Despite the remand, the majority turned to the question of the legal sufficiency of the child pornography conviction and rejected the novel argument that Clause 2 of Article 134 wasn't historically intended to apply to active duty members. The Court also shot down the often-argued idea that the public must know the facts related to the conduct at issue in order for it to be criminal under Clause 2, finding that witnesses need not be called specifically to speak to the issue of discredit. On the sufficiency of the evidence, the Court had this to say:
The trier of fact must consider all the circumstances, but such facts -- including the fact that the conduct may have been wholly private -- do not mandate a particular result unless no rational trier of fact could conclude that the conduct was of a “nature” to bring discredit upon the armed forces. For example, the extent to which conduct is constitutionally protected may impact whether the acts of record are sufficient to support a conviction.

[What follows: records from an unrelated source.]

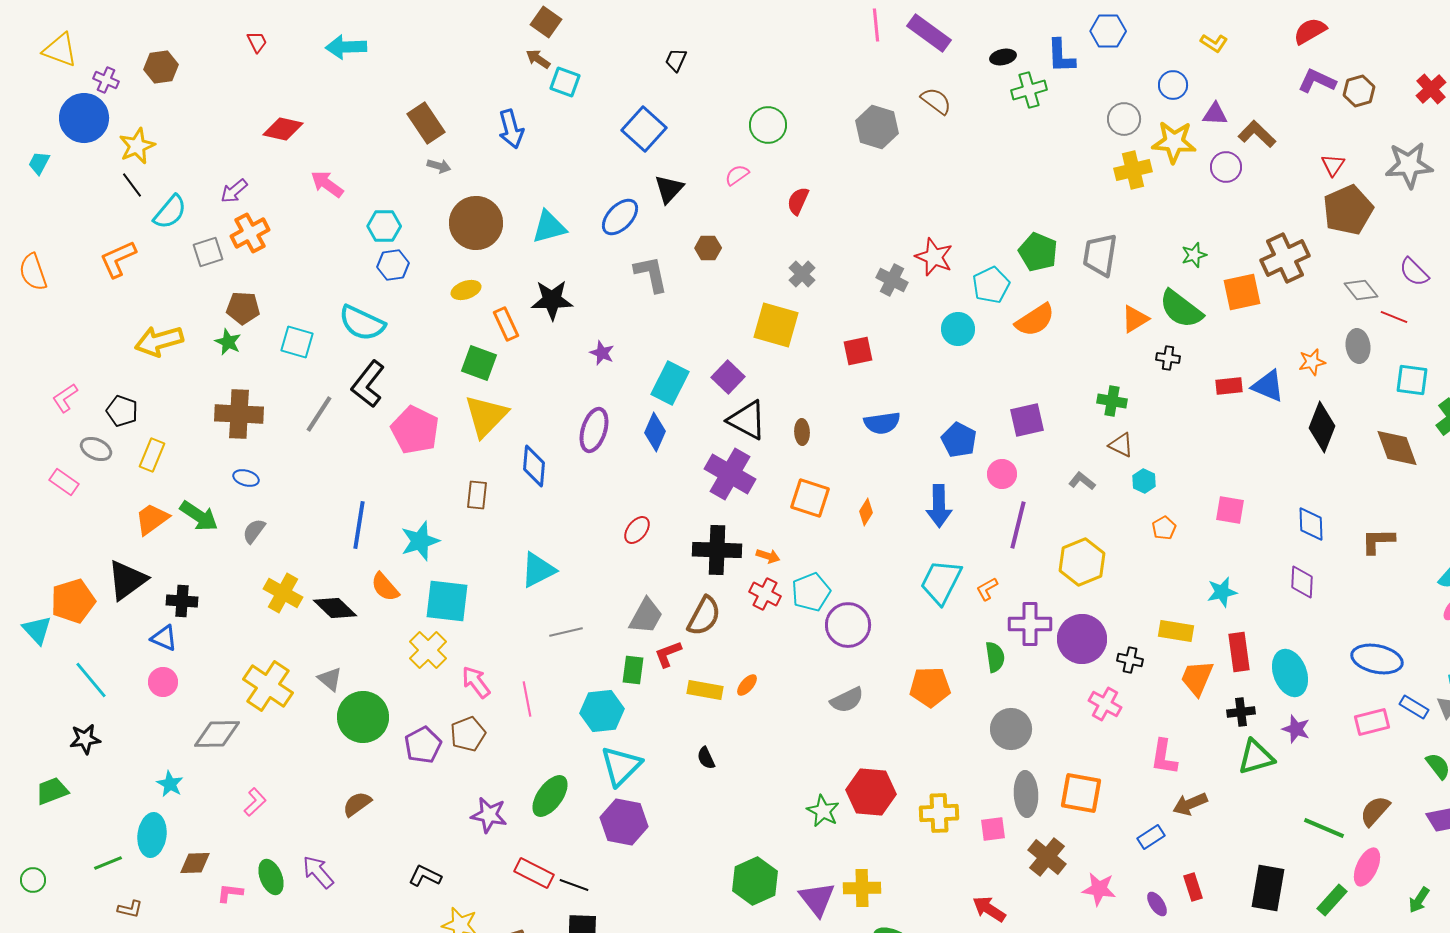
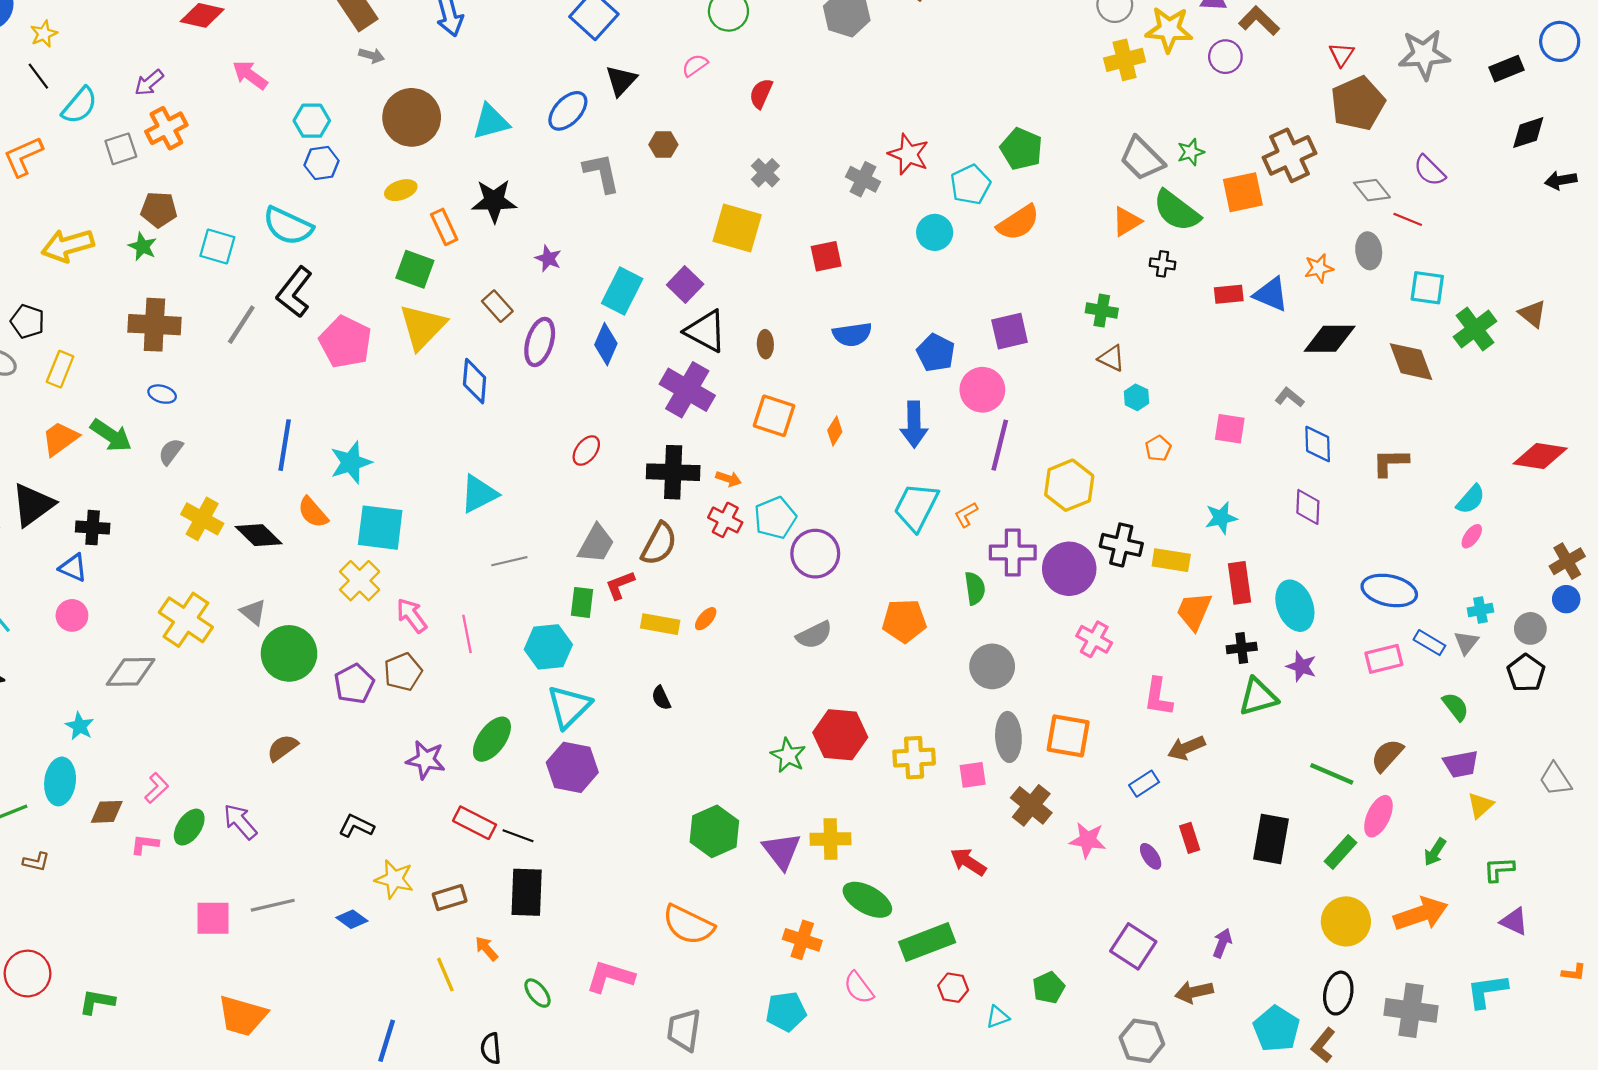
yellow star: (137, 146) -> (44, 34), size x0.7
gray trapezoid: (1100, 255) -> (1142, 159), moved, turned -54
black diamond: (1322, 427) -> (1330, 339), turned 69
pink circle: (1002, 474) -> (982, 390), size x1.4
gray L-shape: (1082, 481) -> (1289, 397), moved
brown rectangle: (477, 495) -> (497, 306), moved, turned -48
black cross: (1130, 660) -> (1121, 545), moved, size x1.5
pink L-shape: (255, 802) -> (157, 788), moved
green ellipse: (271, 877) -> (189, 827), turned 56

In her dissent, Judge Ryan agreed with the majority's standard for finding legal sufficiency ("any rational could have found the essential elements of the crime beyond a reasonable doubt"). She also concurred that conclusive presumptions of guilt on elements cannot lawfully form the basis for convictions. The problem for the dissenters lay with the evidence (or lack thereof) presented on the terminal element of Clause 2 of Article 134 in this case, noting in a footnote that a guilty plea to the offense would have been improvident if the plea inquiry skipped over that element.
Because the Government failed to present either evidence or argument on the element of service discredit and the military judge may have applied pre-Miller law that some conduct is per se service discrediting, I would set aside the sentence and the finding of guilty on the child pornography charge and authorize a rehearing.
Perhaps this case foreshadows what we might expect in the Fosler trailer park of cases CAAF has yet to decide this term?